# PROBLEM DETAILS
From the first line to the last, restate the material word for word, omitting pictures.
++++
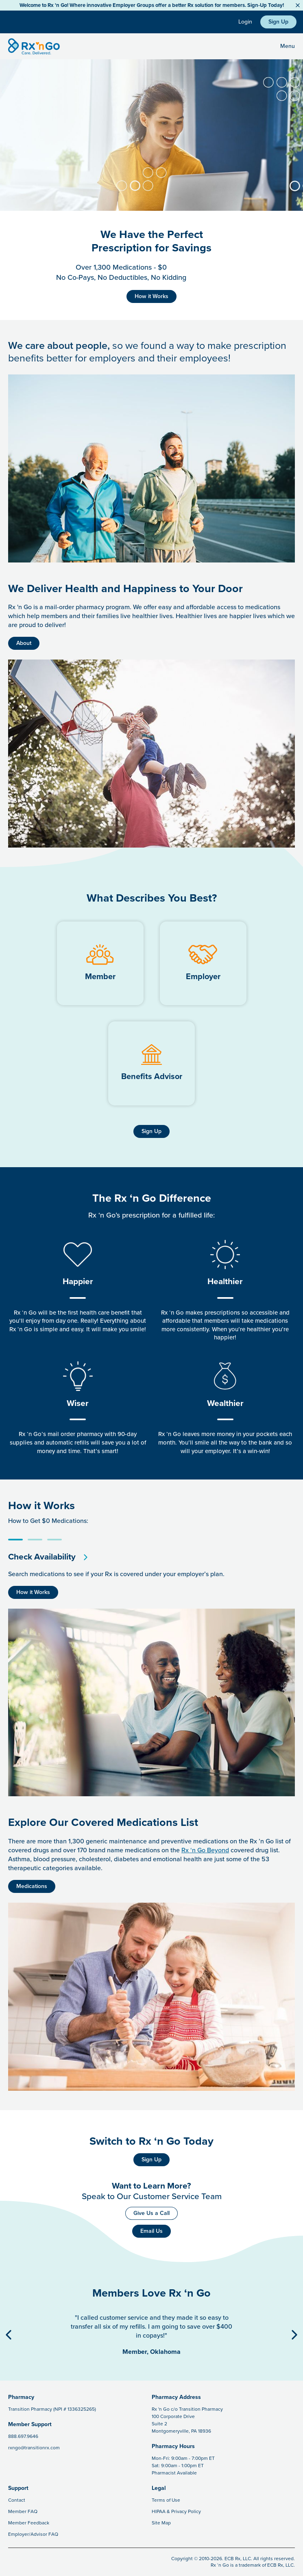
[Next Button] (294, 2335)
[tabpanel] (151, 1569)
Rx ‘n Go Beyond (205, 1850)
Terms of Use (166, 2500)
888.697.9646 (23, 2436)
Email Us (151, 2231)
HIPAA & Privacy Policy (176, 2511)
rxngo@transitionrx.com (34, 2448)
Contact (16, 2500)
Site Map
++++
# OUTPUT OF THE EXERCISE
[Next Button] (294, 2335)
[tabpanel] (151, 1569)
Rx ‘n Go Beyond (205, 1850)
Terms of Use (166, 2500)
888.697.9646 (23, 2436)
Email Us (151, 2231)
HIPAA & Privacy Policy (176, 2511)
rxngo@transitionrx.com (34, 2448)
Contact (16, 2500)
Site Map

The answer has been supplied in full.